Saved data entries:
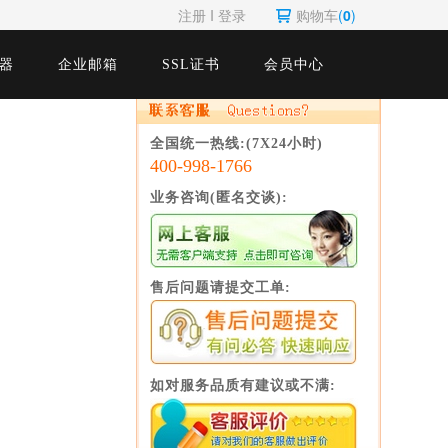
注册
Ι
登录
购物车
(
0
)
器
企业邮箱
SSL证书
会员中心
全国统一热线:(7X24小时)
400-998-1766
业务咨询(匿名交谈):
售后问题请提交工单:
如对服务品质有建议或不满:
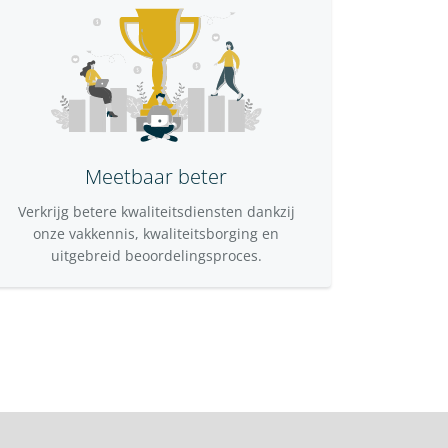
Meetbaar beter
Verkrijg betere kwaliteitsdiensten dankzij
onze vakkennis, kwaliteitsborging en
uitgebreid beoordelingsproces.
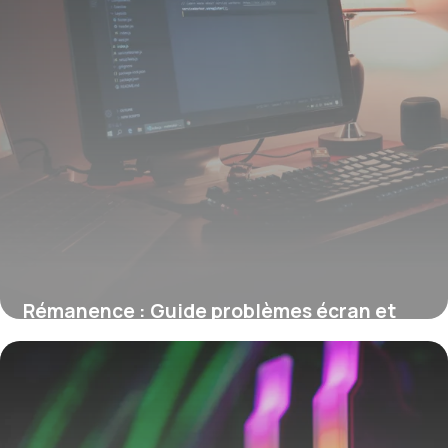
Rémanence : Guide problèmes écran et
solutions
8 juin 2026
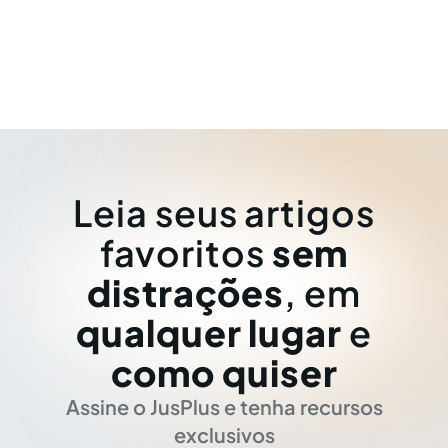
Leia seus artigos
favoritos
sem
distrações
, em
qualquer lugar
e
como quiser
Assine o JusPlus e tenha recursos
exclusivos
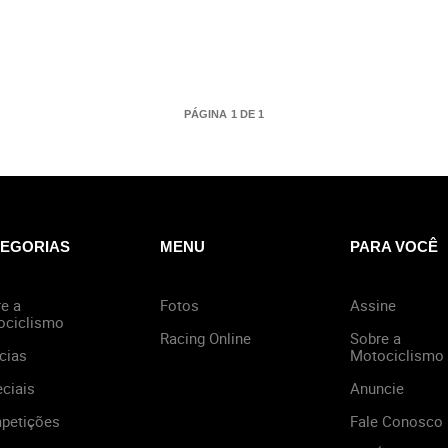
PÁGINA 1 DE 1
EGORIAS
MENU
PARA VOCÊ
e a
Fotos
Assine
ociclismo
Racing Online
Sobre a
cias
Motociclismo
ciais
Anuncie
petições
Fale Conosco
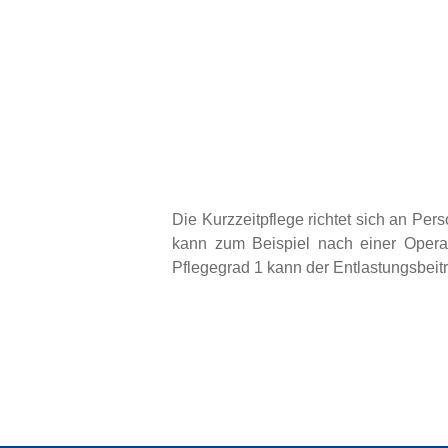
Die Kurzzeitpflege richtet sich an Per
kann zum Beispiel nach einer Operati
Pflegegrad 1 kann der Entlastungsbeit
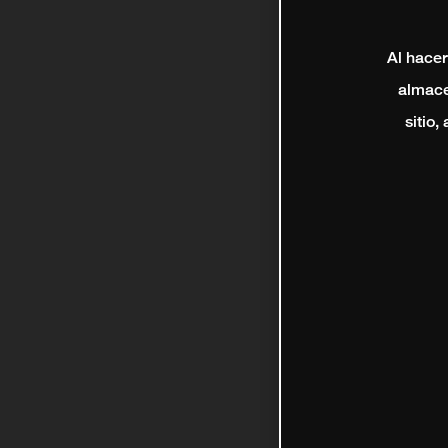
Al hacer
almace
sitio,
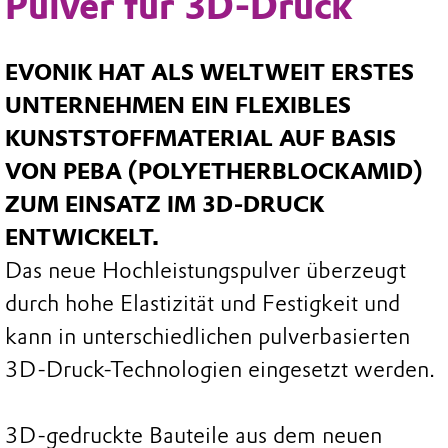
Pulver für 3D-Druck
EVONIK HAT ALS WELTWEIT ERSTES
UNTERNEHMEN EIN FLEXIBLES
KUNSTSTOFFMATERIAL AUF BASIS
VON PEBA (POLYETHERBLOCKAMID)
ZUM EINSATZ IM 3D-DRUCK
ENTWICKELT.
Das neue Hochleistungspulver überzeugt
durch hohe Elastizität und Festigkeit und
kann in unterschiedlichen pulverbasierten
3D-Druck-Technologien eingesetzt werden.
3D-gedruckte Bauteile aus dem neuen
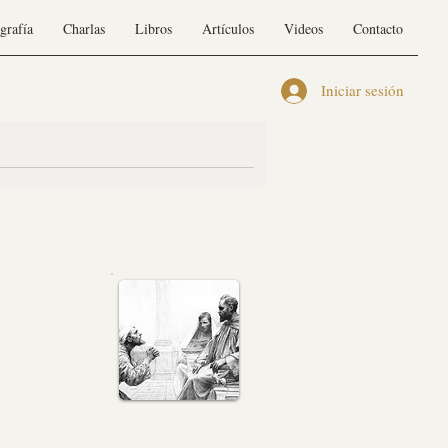
grafía
Charlas
Libros
Artículos
Videos
Contacto
Iniciar sesión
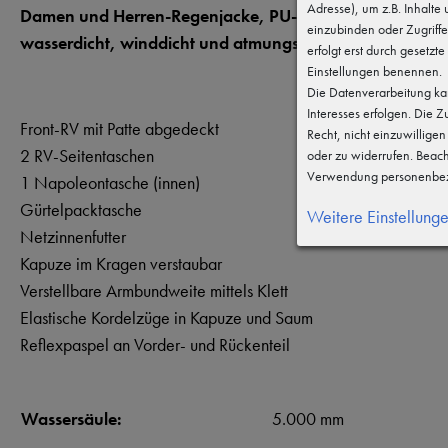
Adresse), um z.B. Inhalte
Damen und Herren-Regenjacke, PU-beschichtet,
einzubinden oder Zugriffe
wasserdicht, winddicht und atmungsaktiv
erfolgt erst durch gesetzte
Einstellungen benennen.
Die Datenverarbeitung kan
Interesses erfolgen. Die 
Front-RV mit Patte abgedeckt
Recht, nicht einzuwillige
2 RV-Seitentaschen
oder zu widerrufen. Beac
Verwendung personenbez
1 Napoleontasche (innen)
Gürtelpacktasche
Weitere Einstellung
Netzinnenfutter
Kapuze im Kragen verstaubar
Verstellbare Armbundweite mittels Klett
Elastische Kordelzüge in Kapuze und Saum
Reflexpaspel an Vorder- und Rückenteil
Wassersäule:
5.000 mm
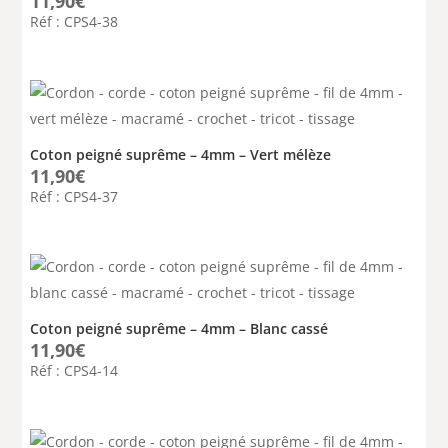
11,90
€
Réf : CPS4-38
Coton peigné suprême – 4mm – Vert mélèze
11,90
€
Réf : CPS4-37
Coton peigné suprême – 4mm – Blanc cassé
11,90
€
Réf : CPS4-14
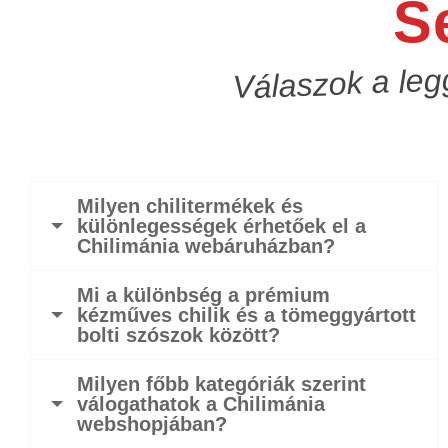
S
Válaszok a leg
Milyen chilitermékek és
különlegességek érhetőek el a
Chilimánia webáruházban?
Mi a különbség a prémium
kézműves chilik és a tömeggyártott
bolti szószok között?
Milyen főbb kategóriák szerint
válogathatok a Chilimánia
webshopjában?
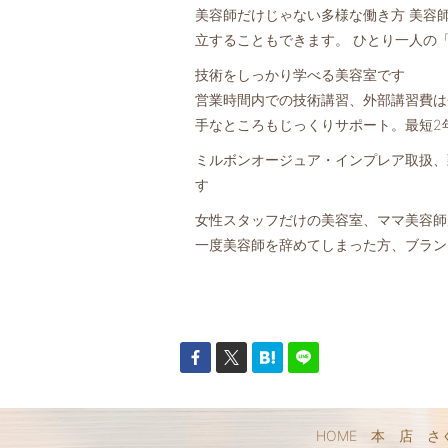
美容師だけじゃない多様な働き方 美容
立することもできます。 ひとり一人の
技術をしっかり学べる美容室です
営業時間内での技術講習、外部講習費は
手なところもじっくりサポート。最短2
ミルボンオージュア・インプレア取扱、
す
女性スタッフだけの美容室、ママ美容師
一度美容師を辞めてしまった方、ブラン
HOME
本 店
さ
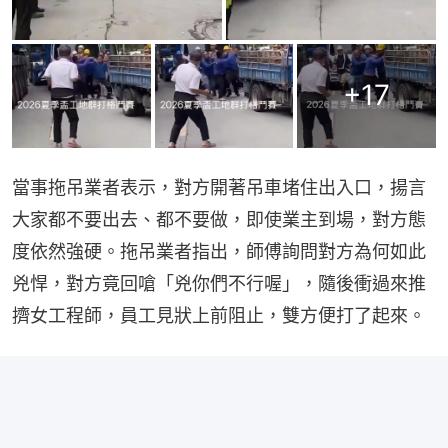
+
17
當事拖吊業者表示，對方開著吊車堵住出入口，揚言
大家都不要出去、都不要做，即使業主到場，對方態
度依然強硬。拖吊業者指出，師傅詢問對方為何如此
兇悍，對方竟回嗆「兇你們不行喔」，隨後衝過來推
擠女工程師，員工見狀上前阻止，雙方便打了起來。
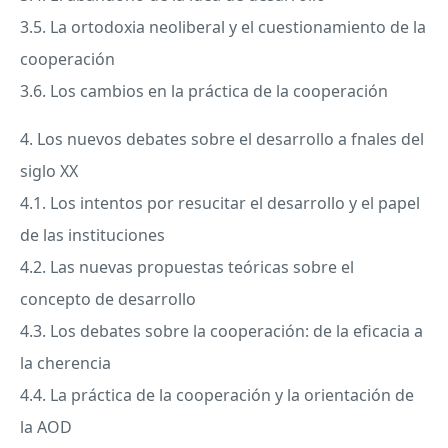
3.5. La ortodoxia neoliberal y el cuestionamiento de la
cooperación
3.6. Los cambios en la práctica de la cooperación
4. Los nuevos debates sobre el desarrollo a fnales del
siglo XX
4.1. Los intentos por resucitar el desarrollo y el papel
de las instituciones
4.2. Las nuevas propuestas teóricas sobre el
concepto de desarrollo
4.3. Los debates sobre la cooperación: de la eficacia a
la cherencia
4.4. La práctica de la cooperación y la orientación de
la
AOD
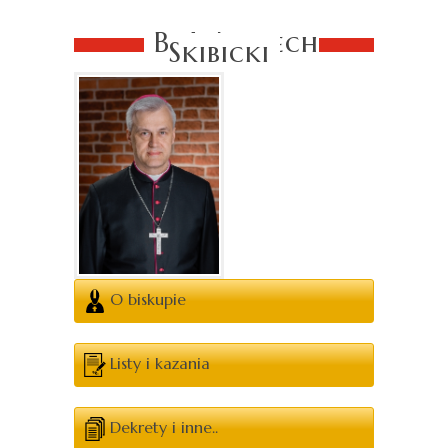
Bp Wojciech
Skibicki
O biskupie
Listy i kazania
Dekrety i inne..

◆ WHAT IS EXPECTED: Within the data above, pick out all lines holding the word "kann".

◆ ANSWER FOR THIS EXERCISE:
kann zum Beispiel nach einer Operati
Pflegegrad 1 kann der Entlastungsbeit
kann in unterschiedlichen pulverbasierten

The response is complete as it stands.